Companies who value their employees provide proper work safety equipment. Keeping workers safe means they won’t lose wages from accidents on the job, and the company doesn't lose time or money in the aftermath.

Safety supplies may come in the form of personal protective equipment, safer tools, or gadgets that alert the worker to exposure to harmful materials.

What is Work Safety Equipment?

Workplace safety equipment offers protection against injury to the wearer or user. Most often, safety equipment comes in the form of wearable personal protective equipment, or PPE. However, some tools have a safer design making them less likely to cause injuries.

Workplaces may also employ gadgets to help keep their employees safe. These gadgets may register exposure to a dangerous substance or monitor environmental factors like air quality.

Types of Safety Protective Equipment at Work

Several different pieces of equipment may be necessary for a single worker depending on the job and workplace.

Hardhats or helmets protect workers’ heads from potential falling objects. These items may have different designs, depending on the employee's preference or job. Some include an interior harness or sweatbands.

Safety goggles keep dangerous foreign objects from getting into a worker’s eyes. For those who must work with infrared radiation, welding, or other bright lights, a welding helmet with a safety shield or welding goggles are a better solution.

Hearing damage can begin with exposure to noise above 70 decibels for a prolonged period, and anything over 120 dB can cause immediate damage. Workers exposed to loud noises in industrial settings should wear some form of hearing protection. Ear plugs and earmuffs come in different ratings, so safety managers should choose accordingly.

Employees exposed to breathing hazards should always wear a mask. Workers should wear respirators if they have constant exposure to harmful fumes.

Safety shoes vary depending on the workers' needs. Industrial workers should wear steel-toed shoes to prevent foot injury. Employees in jobs where slips are prevalent should wear shoes with anti-slip soles.

Gloves are an essential part of PPE, as they can protect against heat, chemicals, or lacerations—all very common hand injuries. The thickness of the gloves and materials they are made from should offer protection according to job functions.

Safety clothing is generally brightly colored for high visibility. Vests and pants that have reflective tape also fall into this category.

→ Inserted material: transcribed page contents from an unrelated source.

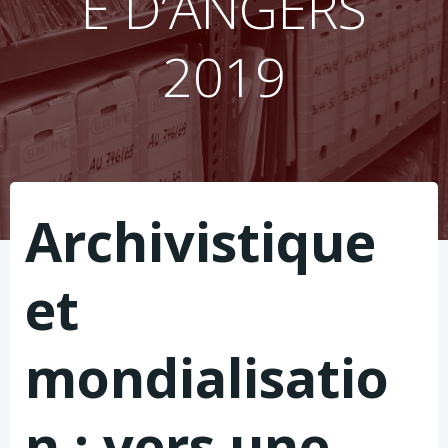
E D’ANGERS
2019
Archivistique
et
mondialisatio
n : vers une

This video gives a dramatic demonstration of the importance of PPE using food items instead of real eyeballs, heads, and feet:

Types of Safety Tools

Safety protective equipment at work is more than just protective clothing. Depending on the job, tools can add an additional level of safety to a worker's daily activities.

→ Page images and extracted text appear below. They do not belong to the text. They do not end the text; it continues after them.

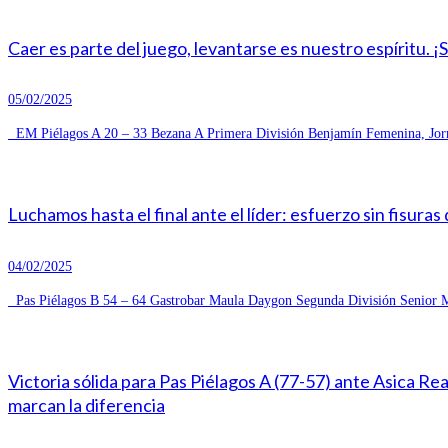
Caer es parte del juego, levantarse es nuestro espíritu. ¡
05/02/2025
EM Piélagos A 20 – 33 Bezana A Primera División Benjamín Femenina, Jorn
Luchamos hasta el final ante el líder: esfuerzo sin fisuras
04/02/2025
Pas Piélagos B 54 – 64 Gastrobar Maula Daygon Segunda División Senior Ma
Victoria sólida para Pas Piélagos A (77-57) ante Asica R
marcan la diferencia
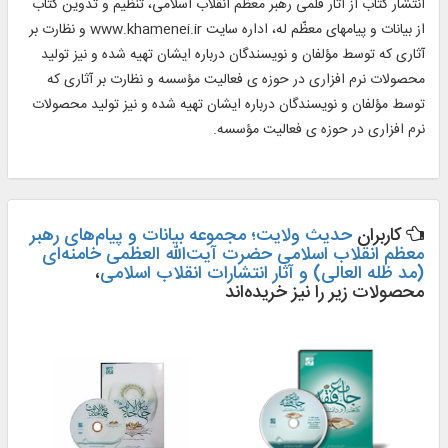
انتشار كتاب از آثار قلمى رهبر معظّم انقلاب اسلامى، تنظيم و تدوين كتاب
از بيانات و پيام‏هاى معظّم له، اداره سايت ‏‏www.khamenei.ir و نظارت بر
آثارى كه توسط مؤلفان و نويسندگان درباره ايشان تهيه شده و نيز توليد
محصولات نرم‏ افزارى در حوزه‏ ى فعاليت مؤسسه و نظارت بر آثارى كه
توسط مؤلفان و نويسندگان درباره ايشان تهيه شده و نيز توليد محصولات
نرم‏ افزارى در حوزه‏ ى فعاليت مؤسسه.
کاربران
حدیث ولایت؛ مجموعه بیانات و پیام‌های رهبر
معظم انقلاب اسلامی حضرت آیت‌الله العظمی خامنه‌ای
(مد ظله العالی) و آثار انتشارات انقلاب اسلامی
،
محصولات زیر را نیز خریده‌اند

For electrical workers, non-conductive tools are essential. These tools are made from non-conductive materials, and keep the user from getting shocked or electrocuted if they encounter a live wire.

For workers who work with sharp objects, appropriate gloves can help protect them from lacerations. However, using safer blades can offer additional protection from accidental cuts. While Slice's® safety blades are designed to be safer to use, most ceramic blades are just as sharp as their metal counterparts.

Employees who regularly use hand tools should use ergonomic tools when possible. These tools are more comfortable to hold for extended periods without causing fatigue or hard-to-treat strain injuries.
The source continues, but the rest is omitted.